It seemed as if everything was moving in slow motion as I walked into my AP Government class to take my final. Not too far into that period, inevitably, I received my first “What was your score?” of the day.
I had prepared myself for the question the night before. “Just decline to answer,” I thought. “Don’t compare your score to other people’s scores.” We all know that it’s easier said than done. To continuously hear conversation about who got what score is a hard task in itself- then to not compare your score to theirs? It seems impossible.
The advice seems generic, but in order to maintain your sanity, you must block out the outside noise demanding what your test scores should be. Comparison is the thief of joy.

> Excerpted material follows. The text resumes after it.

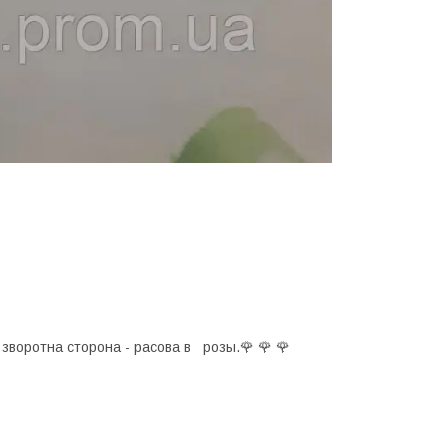
 а зворотна сторона - расова в розы.🌹 🌹 🌹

It should not be good news to you that you did better than so-and-so, just like someone else’s higher score shouldn’t crush your confidence. You should hold yourself to your own standard. If you fail to meet your standards, then you have the right to be disappointed.
You’ll hear it a million times: take it again, study harder, strengthen your weaknesses, and get better with timing. Although standardized tests do hold a weight on your college admission and on how many scholarship dollars you receive, remember that you have so much more to offer than a test score.
With this being said, if you lack in test scores, excel with your grades. Excel in your extracurriculars. Take the most rigorous courses your school offers. Enroll in dual enrollment. Get a job. Build your resume. If you were unable to excel during your high school career, inform your colleges of the obstacles that prevented you from exceeding your potential in your essays. Remember, you are more than your score.